Now, since we chose $A^{-1}$ such that $A^{-1}A = I$:

$$Ix = A^{-1}b$$

Finally, just as $1x = x$, multiplying the identity matrix $I$ by a vector $x$ leaves the vector unchanged ($Ix = x$):

$$x = A^{-1}b$$

This algebraic manipulation shows that if we can find this "inverse" matrix $A^{-1}$, we have a way to find the solution vector $x$. The identity matrix $I$ is the foundation of this concept, representing the state where the original matrix $A$'s effect has been neutralized, leaving $x$ isolated.
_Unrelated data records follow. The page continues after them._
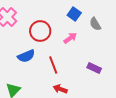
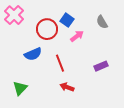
blue square: (74, 14) -> (67, 20), moved
purple rectangle: (94, 68) -> (101, 66), turned -48

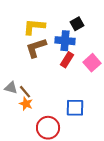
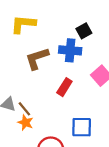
yellow L-shape: (34, 27) -> (23, 24), moved
red rectangle: (67, 60) -> (64, 87), moved

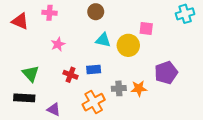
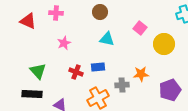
pink square: (146, 29) -> (140, 28), moved, turned 32
yellow circle: (128, 45) -> (164, 44), moved
purple pentagon: (166, 73) -> (170, 90), moved
orange star: (139, 88) -> (141, 74), moved

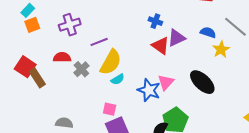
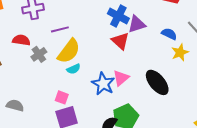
blue cross: (155, 21) -> (118, 16), size x1.5
purple triangle: (176, 38) -> (137, 24), moved

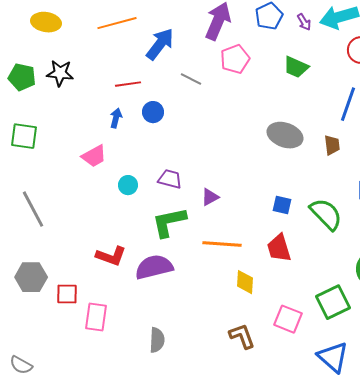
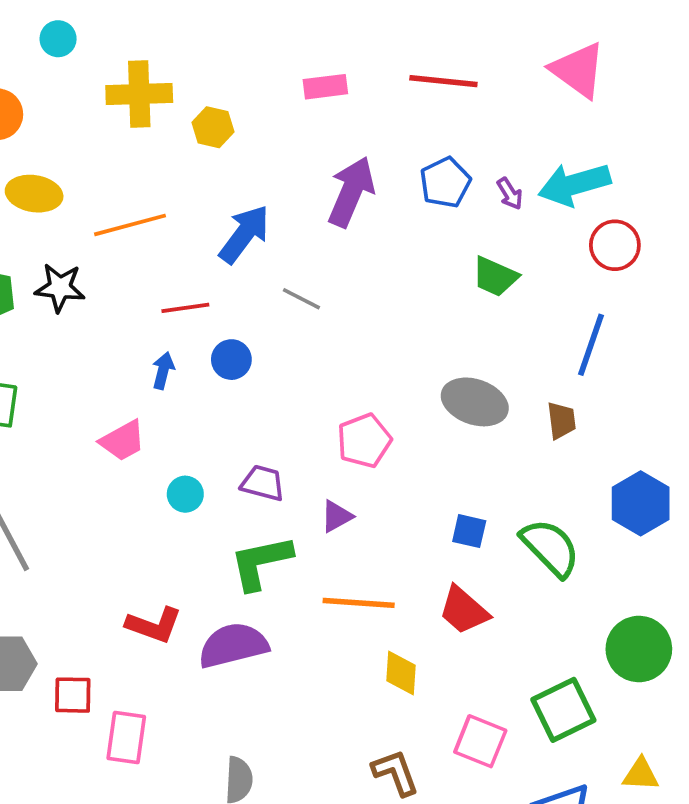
orange line: (117, 23) -> (130, 225), moved
pink pentagon: (235, 59) -> (364, 441), moved
red trapezoid: (279, 248) -> (464, 610), turned -32

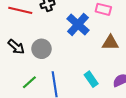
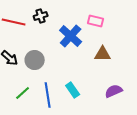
cyan rectangle: (91, 79) -> (73, 90), moved

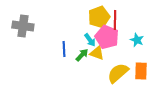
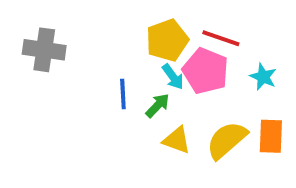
yellow pentagon: (99, 17) -> (167, 40), moved
red line: (115, 20) -> (221, 38), turned -72
yellow triangle: (97, 53) -> (177, 140), moved

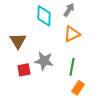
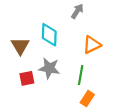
cyan diamond: (44, 16) -> (49, 35), moved
orange triangle: (72, 34) -> (92, 45), moved

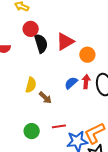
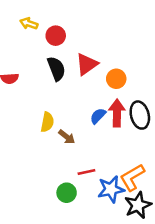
red circle: (31, 29) -> (56, 36), moved
red arrow: (86, 82) -> (117, 113), size x1.5
green circle: (32, 131) -> (67, 193), moved

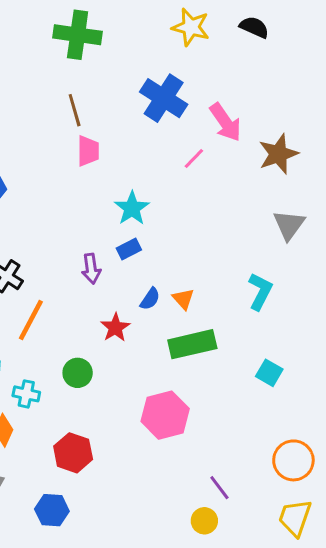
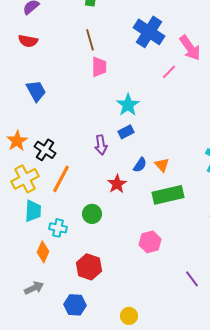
pink hexagon: (165, 415) -> (150, 242), size x0.7
purple line: (219, 488) -> (192, 279), moved
yellow circle: (204, 521) -> (129, 316), moved

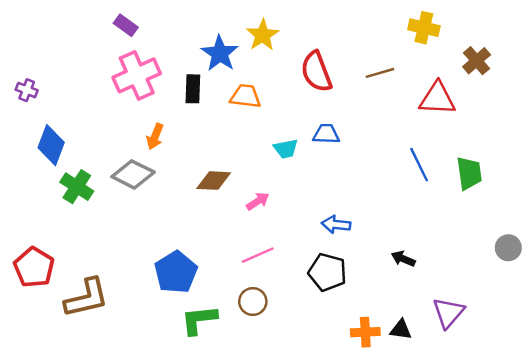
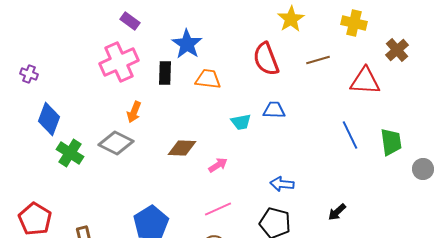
purple rectangle: (126, 25) -> (130, 21), moved
yellow star: (263, 35) -> (291, 19), moved
gray circle: (508, 248) -> (423, 169), moved
black arrow: (403, 259) -> (337, 212), turned -66

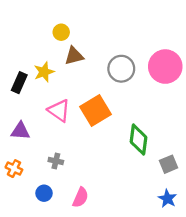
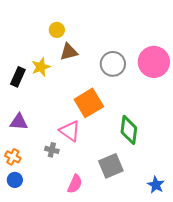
pink triangle: (59, 111) -> (70, 131), moved
gray square: (169, 164) -> (111, 166), moved, size x1.4
blue circle: (44, 193) -> (15, 180), moved

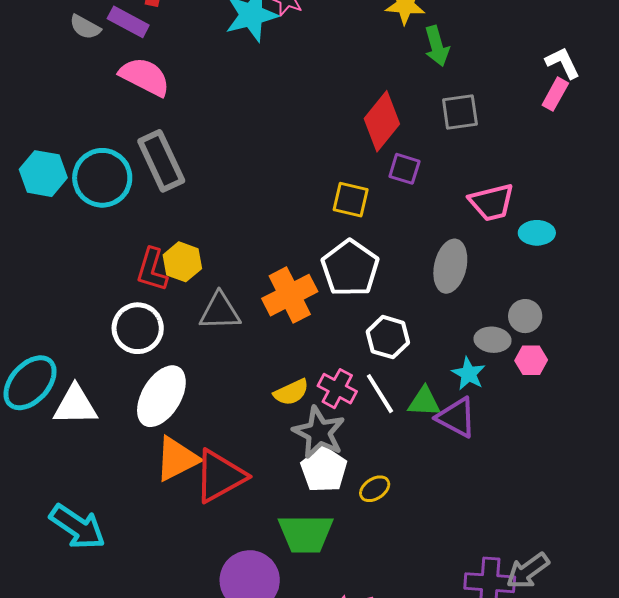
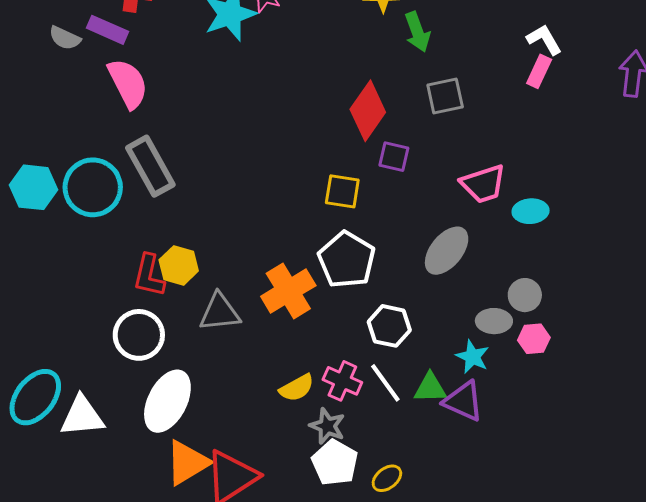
pink semicircle: (145, 77) -> (128, 83), turned 40
gray ellipse: (450, 266) -> (447, 251), turned 30
gray star: (319, 432) -> (327, 426), size x0.7

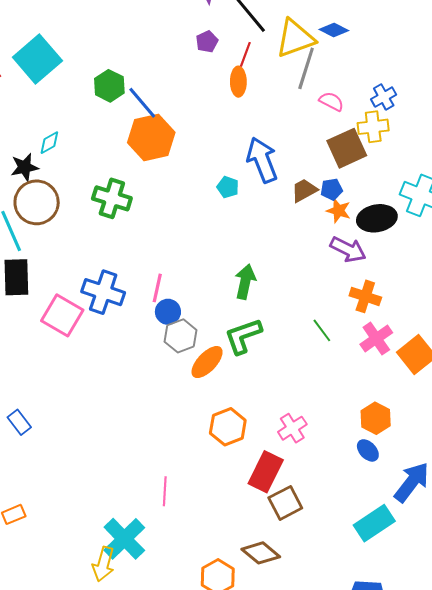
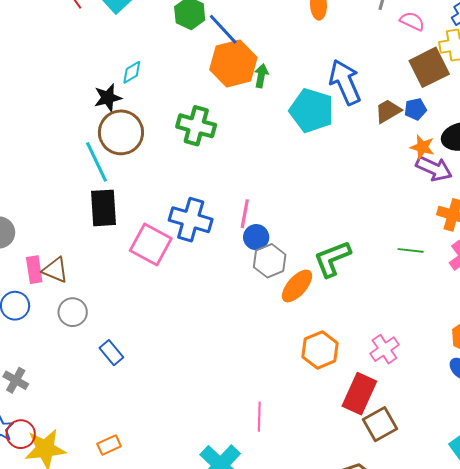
cyan pentagon: (228, 187) -> (312, 111), size x2.0
orange star: (339, 211) -> (422, 147), moved
green arrow: (245, 282) -> (261, 76), moved, size x0.7
green line: (322, 330) -> (411, 250), turned -45

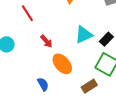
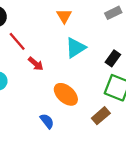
cyan triangle: (84, 35) -> (76, 48), moved
red arrow: (46, 41) -> (36, 64), moved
We will examine this inverse matrix $A^{-1}$ in the next section.

Creating Identity Matrices in NumPy

NumPy makes creating identity matrices straightforward with the numpy.eye(n) function, which generates an $n \times n$ identity matrix.

import numpy as np

# Create a 2x2 identity matrix
I2 = np.eye(2)
print("2x2 Identity Matrix:")
print(I2)

# Create a 4x4 identity matrix
I4 = np.eye(4)
print("\n4x4 Identity Matrix:")
print(I4)

# Create a 3x3 identity matrix with integer type
I3_int = np.eye(3, dtype=int)
print("\n3x3 Integer Identity Matrix:")
print(I3_int)

Executing this code will output:

2x2 Identity Matrix:
[[1. 0.]
 [0. 1.]]

4x4 Identity Matrix:
[[1. 0. 0. 0.]
 [0. 1. 0. 0.]
 [0. 0. 1. 0.]
 [0. 0. 0. 1.]]

3x3 Integer Identity Matrix:
[[1 0 0]
 [0 1 0]
 [0 0 1]]

Note that NumPy often uses floating-point numbers by default (e.g., 1. and 0.). You can specify the data type using the dtype argument, as shown in the third example, if you specifically need integers or another type.

With this understanding of the identity matrix and its role analogous to the number 1, we are prepared to explore the matrix inverse, $A^{-1}$, and how it facilitates solving systems of linear equations.